Source records START

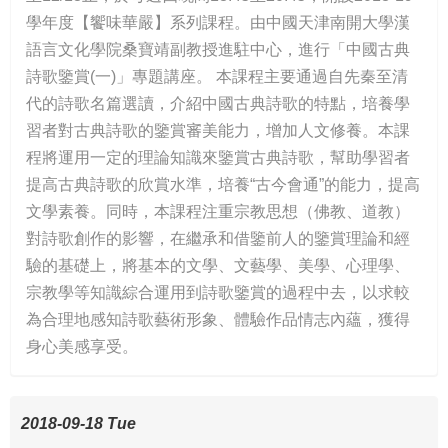
學年度【饗味華嚴】系列課程。由中國天津南開大學漢
語言文化學院桑寶靖副教授進駐中心，進行「中國古典
詩歌鑒賞(一)」專題講座。 本課程主要通過自先秦至清
代的詩歌名篇選讀，介紹中國古典詩歌的特點，培養學
習者對古典詩歌的鑒賞審美能力，增加人文修養。本課
程將運用一定的理論知識來鑒賞古典詩歌，幫助學習者
提高古典詩歌的欣賞水準，培養“古今會通”的能力，提高
文學素養。同時，本課程注重宗教思想（佛教、道教）
對詩歌創作的影響，在繼承和借鑒前人的鑒賞理論和經
驗的基礎上，將基本的文學、文藝學、美學、心理學、
宗教學等知識綜合運用到詩歌鑒賞的過程中去，以求較
為合理地感知詩歌藝術形象、體驗作品情志內蘊，獲得
身心美感享受。
2018-09-18 Tue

Source records END

* **What you will do**
The expected result is every record above, word for word, with no pictures in it.

* **Response to the exercise**
學年度【饗味華嚴】系列課程。由中國天津南開大學漢
語言文化學院桑寶靖副教授進駐中心，進行「中國古典
詩歌鑒賞(一)」專題講座。 本課程主要通過自先秦至清
代的詩歌名篇選讀，介紹中國古典詩歌的特點，培養學
習者對古典詩歌的鑒賞審美能力，增加人文修養。本課
程將運用一定的理論知識來鑒賞古典詩歌，幫助學習者
提高古典詩歌的欣賞水準，培養“古今會通”的能力，提高
文學素養。同時，本課程注重宗教思想（佛教、道教）
對詩歌創作的影響，在繼承和借鑒前人的鑒賞理論和經
驗的基礎上，將基本的文學、文藝學、美學、心理學、
宗教學等知識綜合運用到詩歌鑒賞的過程中去，以求較
為合理地感知詩歌藝術形象、體驗作品情志內蘊，獲得
身心美感享受。
2018-09-18 Tue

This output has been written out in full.